Eram anos de chumbo, principalmente para os paulistas, marcados pelo Estado de Sítio,
pelo bombardeio de São Paulo que o marcou profundamente - "só a insânia o poderia
invocar [o princípio da autoridade] para destruir São Paulo", escreve ele - de
níveis insuportáveis de corrupção governamental e de um profundo desejo de mudanças
que depois seria habilmente manipulado pela Revolução de 30.
Frente à vileza do governo Lobato eleva os personagens que enfrentam este estado de
coisas à categoria de heróis.
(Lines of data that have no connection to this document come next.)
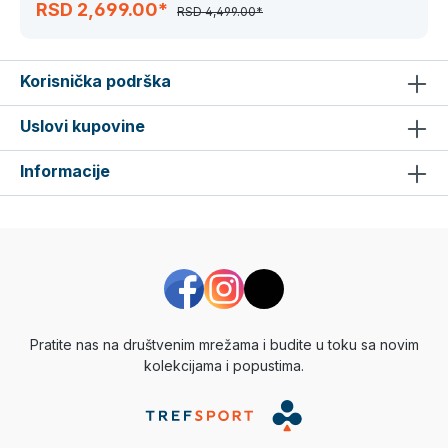
RSD 2,699.00*
RSD 4,499.00*
Korisnička podrška
Uslovi kupovine
Informacije
Pratite nas na društvenim mrežama i budite u toku sa novim
kolekcijama i popustima.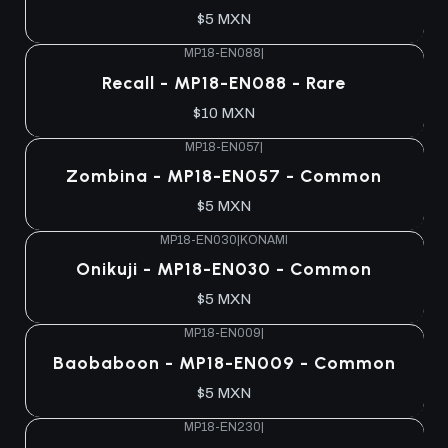
$5 MXN
MP18-EN088
|
Recall - MP18-EN088 - Rare
$10 MXN
MP18-EN057
|
Zombina - MP18-EN057 - Common
$5 MXN
MP18-EN030
|
KONAMI
Onikuji - MP18-EN030 - Common
$5 MXN
MP18-EN009
|
Baobaboon - MP18-EN009 - Common
$5 MXN
MP18-EN230
|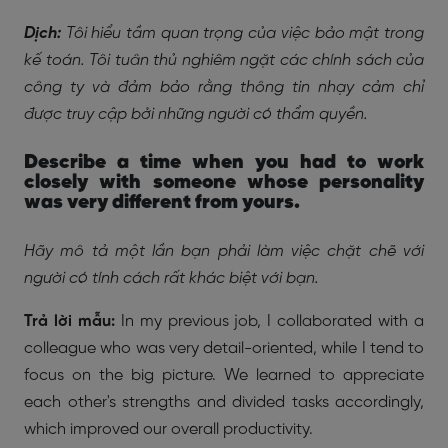
Dịch:
Tôi hiểu tầm quan trọng của việc bảo mật trong
kế toán. Tôi tuân thủ nghiêm ngặt các chính sách của
công ty và đảm bảo rằng thông tin nhạy cảm chỉ
được truy cập bởi những người có thẩm quyền.
Describe a time when you had to work
closely with someone whose personality
was very different from yours.
Hãy mô tả một lần bạn phải làm việc chặt chẽ với
người có tính cách rất khác biệt với bạn.
Trả lời mẫu:
In my previous job, I collaborated with a
colleague who was very detail-oriented, while I tend to
focus on the big picture. We learned to appreciate
each other's strengths and divided tasks accordingly,
which improved our overall productivity.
A Coluna Miguel Costa - que depois se fundiria com as
tropas do Sul formando a Coluna Prestes - é saudada pelo seu heróico abandono de São
Paulo, fazendo cessar o bombardeio, assim como heróico é o soldado que mata um oficial
francês que por motivo fútil o chicoteia o rosto - privando Damasco de mais um
bombardeador, ironiza ele - e o soldado nordestino que havia lutado por São Paulo e
perdido um olho (isto já em 32) mas placidamente aceita as ofensas racistas de uma velha
dama quatrocentona, só para citar alguns.
Mas cada vez que releio Lobato, que comecei a devorar mal aprendi a ler, sou assaltado por
uma dúvida que me atemoriza quanto ao futuro: será ele ainda legível para as crianças
de hoje?
Dou uma olhada nos livros infantis que circulam por aí e sou tentado a acreditar que
não. Quase sempre se tratam de livros que tratam as crianças como imbecis, nos quais
não se pode aprender nada. Quase sempre são tão desprovidos de conteúdo que precisam
apelar para outros aspectos como estratégias de marketing, assim proliferam livros nos
mais diversos formatos e materiais justamente porque nenhum deles tem conteúdo, então
precisam buscar algum atrativo que o substitua.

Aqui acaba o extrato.